The dynamic sibling duo of Joel and Ethan Coen have already left a tremendous imprint on the film industry. As gifted writers and prolific visionaries who are all too familiar with Oscar acclaim, any entry of theirs is graciously accepted by critics and viewing audiences alike. Oddly, though, Joel and Ethan's latest cinematic work, Hail, Caesar!, lands as an early year release competing in theaters against numerous elite Oscar contenders, something the brothers haven't experienced since they debuted The Ladykillers in March of 2004. But despite their multiple pieces of Academy Award-winning hardware, Hail, Caesar! reveals itself as a comedy-heavy film that's far from the brothers' finest achievements.
Set throughout 1950s Hollywood, Eddie Mannix (Josh Brolin) is a movie executive for Capital Pictures who's known for cleaning up a mess or two (or three). If a director encounters a problem or the acting talent becomes entangled in a poor decision, Eddie arrives to reset the world back to normal. But when the studio's most prominent release of the year is compromised because its leading star, Baird Whitlock (George Clooney), is kidnapped and held for ransom, Mannix begins to question his love for the job while he works to fix this potentially final problem.

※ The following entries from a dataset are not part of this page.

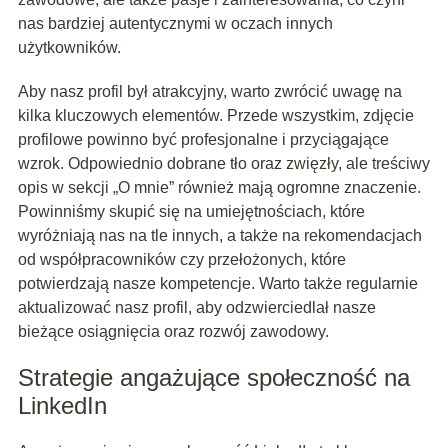
nas bardziej autentycznymi w oczach innych
użytkowników.
Aby nasz profil był atrakcyjny, warto zwrócić uwagę na
kilka kluczowych elementów. Przede wszystkim, zdjęcie
profilowe powinno być profesjonalne i przyciągające
wzrok. Odpowiednio dobrane tło oraz zwięzły, ale treściwy
opis w sekcji „O mnie” również mają ogromne znaczenie.
Powinniśmy skupić się na umiejętnościach, które
wyróżniają nas na tle innych, a także na rekomendacjach
od współpracowników czy przełożonych, które
potwierdzają nasze kompetencje. Warto także regularnie
aktualizować nasz profil, aby odzwierciedlał nasze
bieżące osiągnięcia oraz rozwój zawodowy.
Strategie angażujące społeczność na
LinkedIn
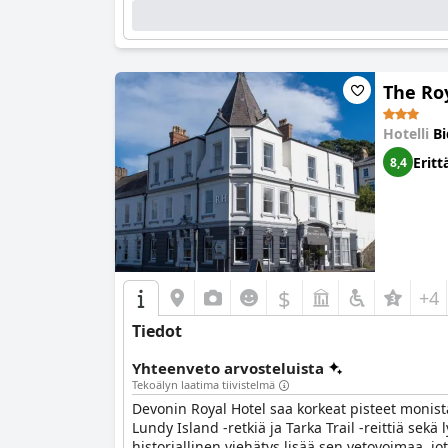
The Ro
Hotelli
Bi
Eritt
8,4
$
+4
Tiedot
Yhteenveto arvosteluista
Tekoälyn laatima tiivistelmä
Devonin Royal Hotel saa korkeat pisteet monista
Lundy Island -retkiä ja Tarka Trail -reittiä sek
historiallinen viehätys lisää sen vetovoimaa,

Although it suffers from a few devastating flaws, Hail, Caesar! serves as another fine comedic endeavor for the Coen brothers. The laughs are endless and the film's tone is almost absurdly jocular enough to overshadow its blatant disregard for a cohesive storyline. This self-mocking examination of Hollywood and filmmaking in general possesses a certain spark and bravado that eases the viewer to the final credits. Hail, Caesar! engages with a natural wit and humor that's effortlessly provided by a star-studded cast which includes Brolin, Clooney, Channing Tatum, Scarlett Johansson, Ralph Fiennes and newcomer, Alden Ehrenreich. Be warned, though, the film is completely devoid of any dramatic elements whatsoever, making Hail, Caesar! a limited effort from a duo with unlimited potential.
Through no fault of its own, Hail, Caesar! will unfairly be measured beside a long list of exceptional titles previously released by the Coen brothers. And in no way, shape or form can this new entry stack up against hits such as Fargo, No Country for Old Men and The Big Lebowski. Structurally, the Coen's offer a jumbled story that struggles to develop characters and deliver a meaningful message. The film is riddled with random scenes and highlighted moments that work well on their own but fail to amount to a greater whole.
If you're dying for the next great Coen brothers epic, you'll have to keep waiting. Hail, Caesar! is a reasonable comedy that gets by on mild humor and admirably committed performances. Yet, the film falls well shy of the duo's reputable heights which will surely disappoint many. Rushing out to theaters to catch it on the big screen may be a bit rash, but there are still a few reasons worth enjoying Hail, Caesar!.